One of our main goals has always been to offer the lowest latency possible to our users. The only option is to distribute the service across multiple machines in multiple regions.

To make this easier, we are building the agent in a way that’s infinitely horizontally scalable and deploy it behind a global load balancer. Each machine is identical and capable of serving any incoming request.
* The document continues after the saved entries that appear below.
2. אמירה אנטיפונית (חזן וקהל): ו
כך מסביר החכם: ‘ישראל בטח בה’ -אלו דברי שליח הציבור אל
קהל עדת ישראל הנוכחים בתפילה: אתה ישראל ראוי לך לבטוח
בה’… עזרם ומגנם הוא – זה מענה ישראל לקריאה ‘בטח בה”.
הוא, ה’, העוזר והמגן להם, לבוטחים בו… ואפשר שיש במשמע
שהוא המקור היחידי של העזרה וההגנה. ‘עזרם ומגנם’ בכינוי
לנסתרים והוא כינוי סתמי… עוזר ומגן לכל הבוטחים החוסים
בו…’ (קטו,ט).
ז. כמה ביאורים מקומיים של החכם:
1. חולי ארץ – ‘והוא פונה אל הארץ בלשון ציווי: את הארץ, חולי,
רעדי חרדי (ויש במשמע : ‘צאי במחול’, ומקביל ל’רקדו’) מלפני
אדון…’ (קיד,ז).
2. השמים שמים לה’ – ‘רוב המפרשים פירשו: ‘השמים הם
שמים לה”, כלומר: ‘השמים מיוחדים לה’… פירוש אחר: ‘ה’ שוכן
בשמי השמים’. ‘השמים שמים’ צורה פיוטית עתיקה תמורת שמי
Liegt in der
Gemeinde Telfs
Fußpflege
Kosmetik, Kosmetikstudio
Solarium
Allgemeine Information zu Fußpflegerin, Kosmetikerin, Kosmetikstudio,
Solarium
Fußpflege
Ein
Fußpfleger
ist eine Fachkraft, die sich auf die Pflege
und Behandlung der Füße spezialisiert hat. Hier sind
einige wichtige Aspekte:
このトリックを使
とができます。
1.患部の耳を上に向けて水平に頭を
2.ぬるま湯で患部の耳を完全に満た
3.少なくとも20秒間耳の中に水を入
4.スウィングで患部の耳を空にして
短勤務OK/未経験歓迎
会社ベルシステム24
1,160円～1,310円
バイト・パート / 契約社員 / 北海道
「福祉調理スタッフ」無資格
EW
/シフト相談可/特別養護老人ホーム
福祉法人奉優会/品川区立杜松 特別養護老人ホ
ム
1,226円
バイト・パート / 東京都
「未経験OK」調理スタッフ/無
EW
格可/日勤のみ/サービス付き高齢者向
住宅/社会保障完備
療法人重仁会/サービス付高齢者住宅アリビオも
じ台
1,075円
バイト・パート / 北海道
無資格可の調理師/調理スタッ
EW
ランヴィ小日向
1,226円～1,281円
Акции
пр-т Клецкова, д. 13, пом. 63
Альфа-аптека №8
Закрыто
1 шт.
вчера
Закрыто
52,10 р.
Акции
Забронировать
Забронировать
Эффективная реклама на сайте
It has access to the databases and will cache the data locally in memory or on disk.

Why clustering?

If every machine can do everything, why do they need to communicate with each other?

For some operations, such as ratelimiting, we require eventual consistency across the entire fleet.

Machine A and machine B might receive ratelimit requests for the same identifier and if we do not coordinate the ratelimiting between them, we might end up exceeding the set limits by an unacceptable amount.

Starting a cluster

To start a cluster, you need to run the agent with a cluster configuration.

When starting, each node will try to join the cluster by contacting all of the other nodes.

Membership

We use serf for membership, failure detection and gossip communication.

When a node joins the cluster, it will broadcast its presence to all other nodes and serf takes care of the rest.

Consistent Hashing

After membership has been established and each node in the cluster always knows about all other nodes, we can start sharding data across the cluster.

We use consistent hashing to shard data deterministically across all nodes in the cluster.